The logic is clear. It’s like replacing your Reliant Robin with the bright and shiny new yellow Lamborghini that the dealer is offering for a really good price. The old Reliant Robin system is typically referred to with the slightly pejorative name “legacy”. The new Lamborghini often goes by various, more hopeful, forward-looking names.
The promise of the Lamborghini is a marketing feature list: the latest and greatest technology with a modern decoupled, service oriented design. It is streamlined and built for speed and high performance. It can of course do multi-channel “out of the box”, offering a simple solution to the very real need to have a mobile offering. Unsurprisingly, the business can hardly wait to sign the lease agreement, get it registered and get their hands on the keys. Enthusiasm and expectations are sky high. In the meantime, everything but the absolutely critical maintenance to the old Reliant Robin is put on hold immediately (usually before the decision to switch is made). Many of the key people who know the quirks and idiosyncrasies of the Reliant see the writing on the wall and start polishing their CVs and looking for the door.
Eventually, after a protracted business case process to confirm the decision made usually by people who don’t fully understand the implications the project gets the green light. The keys to the new Lamborghini are handed over and it’s ready to speed off down the road and impress everyone. This is where you strike your first problem: traffic!
It turns out that much of the slowness of the Reliant actually had little to do with the technology or even the rust and muck in the joints. It was primarily the upstream processes (prioritisation, funding, resource allocation, analysis and approval batching) and downstream processes (making it work with all the other systems and keeping it running and secure) that was slowing things down. These are kind of like the traffic lights, stop signs and intersections, tight bends, as well as “traffic-calming” devices like judder bars and sleeping policeman that force you to slow down.
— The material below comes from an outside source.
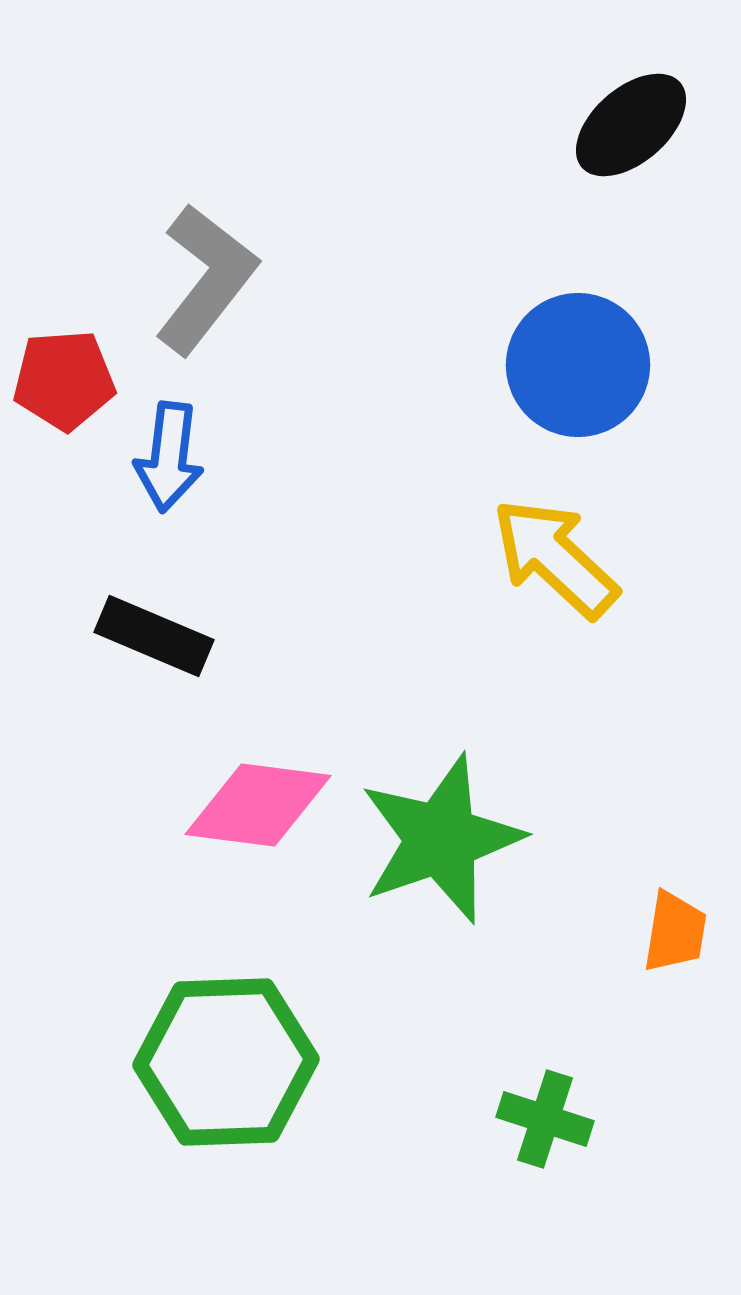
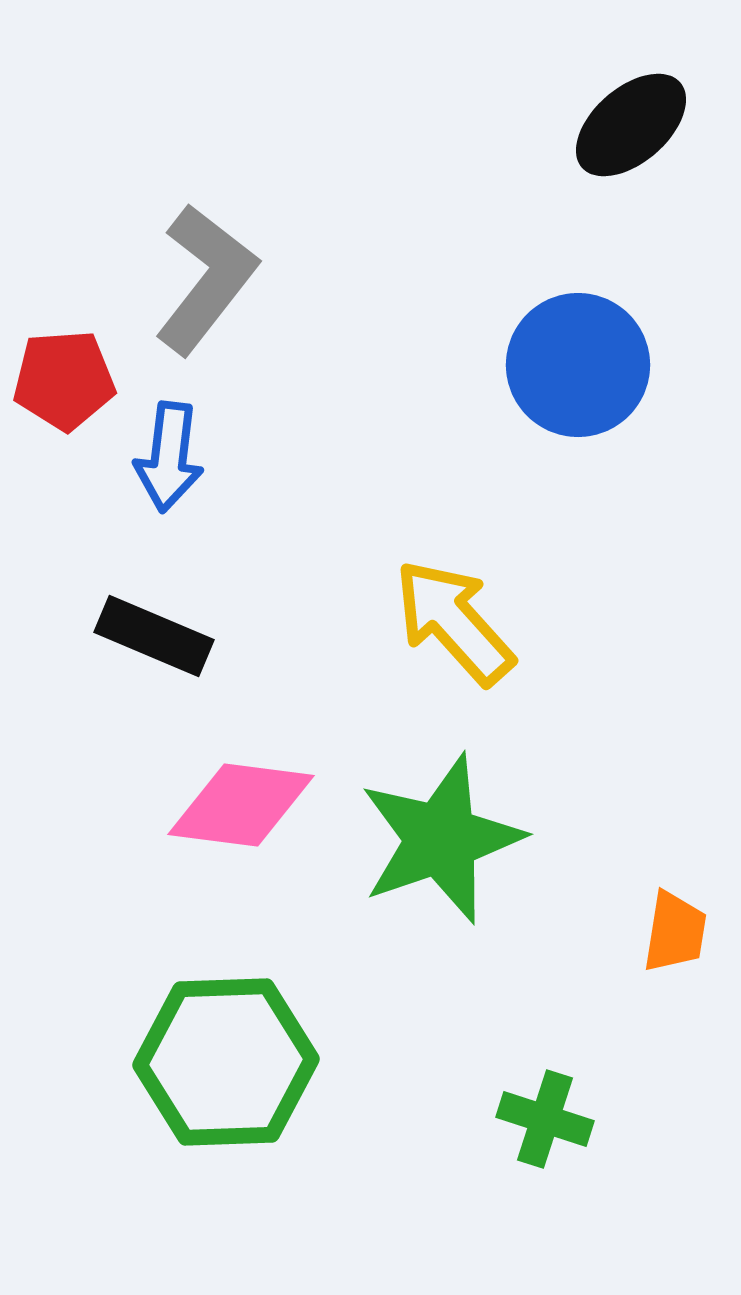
yellow arrow: moved 101 px left, 64 px down; rotated 5 degrees clockwise
pink diamond: moved 17 px left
These environmental aspects are not inherent to the technology, they are part of the wider organisational culture — especially it’s approach to the uncertainties and risk that are an inherent part of the complexity of developing software solutions.
Most organisations more than a few years old have grown a whole system designed specifically to control and funnel the demand for change. The annual budgeting process. The business case and approval process. The change decision boards and the out-of-band testing and quality control, (sometimes outsourced and offshored). It was the system for allocating resources and attempts to fix schedule, cost and scope in large batches — well in advance of all the discoveries about what was really needed and before we really knew how we were going to actually build it.
To add to the Reliant Robin vs Lamborghini analogy, there’s one vital piece missing: as much as you want to cut away the complexity and simplify the technology, unfortunately much of what makes the technology complex and a bit messy is actually a reflection of what your customers want and the environment that you operate in. In effect, the Reliant Robin not only has to navigate the traffic lights, intersections and other cars and trucks on the road, it also is hitched to something that is actually quite valuable to you: a caravan stuffed full of your customers. You know, that slightly inconvenient thing, the reason why the organisation exists at all?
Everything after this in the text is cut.